======== INFORMATION GIVEN
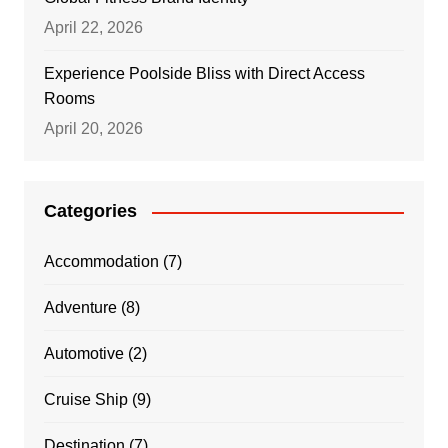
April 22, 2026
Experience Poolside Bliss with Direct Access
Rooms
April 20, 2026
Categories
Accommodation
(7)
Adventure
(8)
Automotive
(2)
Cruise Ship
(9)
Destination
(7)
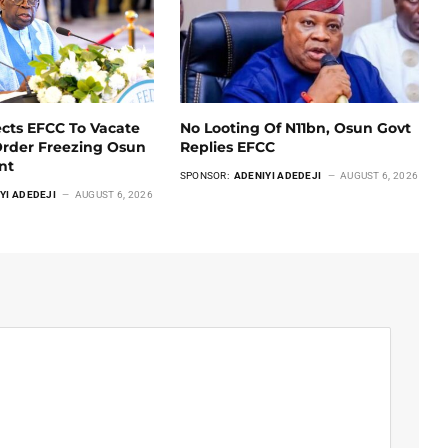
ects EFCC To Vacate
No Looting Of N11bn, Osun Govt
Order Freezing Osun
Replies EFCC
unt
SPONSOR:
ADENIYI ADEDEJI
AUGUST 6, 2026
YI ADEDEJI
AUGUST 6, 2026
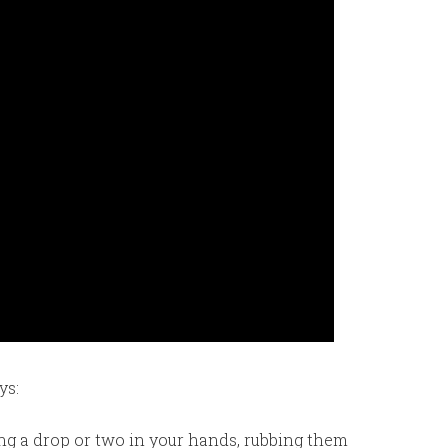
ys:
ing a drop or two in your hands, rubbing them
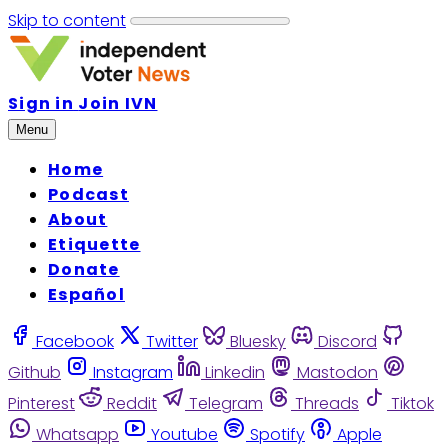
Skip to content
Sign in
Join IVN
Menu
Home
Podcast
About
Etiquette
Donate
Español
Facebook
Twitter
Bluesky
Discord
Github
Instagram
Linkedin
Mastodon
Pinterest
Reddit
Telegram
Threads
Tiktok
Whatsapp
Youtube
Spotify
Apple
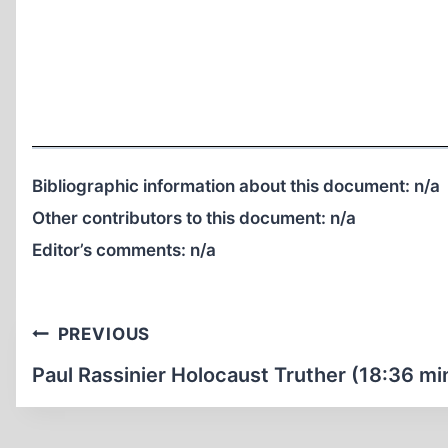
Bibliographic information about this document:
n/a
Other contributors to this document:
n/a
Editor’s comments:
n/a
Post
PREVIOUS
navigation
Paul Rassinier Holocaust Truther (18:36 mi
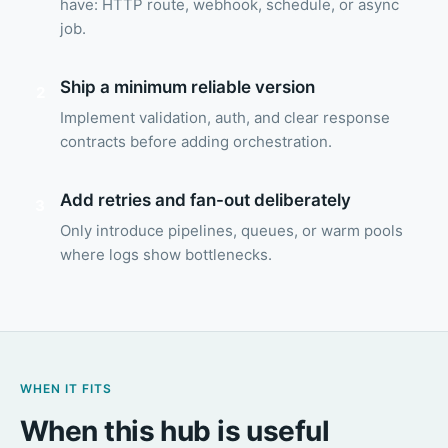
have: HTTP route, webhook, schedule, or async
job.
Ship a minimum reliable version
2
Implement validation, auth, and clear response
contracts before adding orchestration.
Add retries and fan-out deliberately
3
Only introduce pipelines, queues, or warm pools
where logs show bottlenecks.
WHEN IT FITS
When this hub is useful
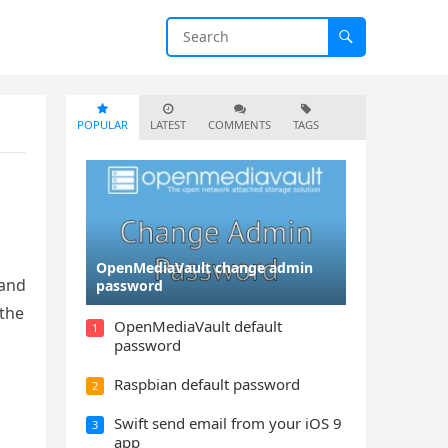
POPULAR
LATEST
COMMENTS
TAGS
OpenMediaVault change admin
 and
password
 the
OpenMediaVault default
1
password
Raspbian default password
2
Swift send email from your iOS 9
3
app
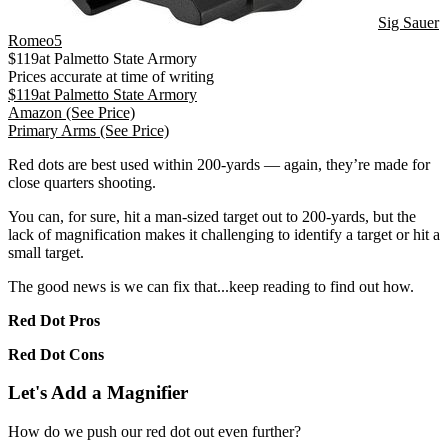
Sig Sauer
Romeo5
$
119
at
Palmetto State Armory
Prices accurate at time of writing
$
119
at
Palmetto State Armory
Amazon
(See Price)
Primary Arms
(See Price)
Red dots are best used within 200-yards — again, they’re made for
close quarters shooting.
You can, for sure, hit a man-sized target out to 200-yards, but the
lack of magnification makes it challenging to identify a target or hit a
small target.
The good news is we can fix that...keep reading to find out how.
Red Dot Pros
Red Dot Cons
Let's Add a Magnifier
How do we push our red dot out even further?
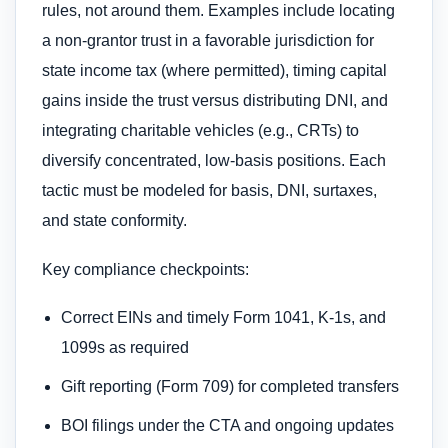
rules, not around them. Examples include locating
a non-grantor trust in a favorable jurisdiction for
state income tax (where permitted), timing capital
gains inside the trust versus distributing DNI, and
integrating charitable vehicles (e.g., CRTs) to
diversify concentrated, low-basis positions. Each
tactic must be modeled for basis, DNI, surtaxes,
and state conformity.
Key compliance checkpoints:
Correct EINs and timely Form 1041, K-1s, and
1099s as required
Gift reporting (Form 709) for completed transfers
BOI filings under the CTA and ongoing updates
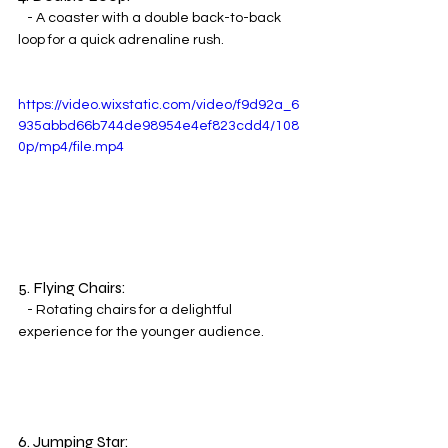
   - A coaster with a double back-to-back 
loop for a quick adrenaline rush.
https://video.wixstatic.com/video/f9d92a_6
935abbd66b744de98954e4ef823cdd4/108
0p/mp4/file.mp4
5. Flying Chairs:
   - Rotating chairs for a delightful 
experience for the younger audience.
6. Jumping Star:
================
Filter the records above for lines with "basis".

→ **TASK RESULT**:
diversify concentrated, low-basis positions. Each
tactic must be modeled for basis, DNI, surtaxes,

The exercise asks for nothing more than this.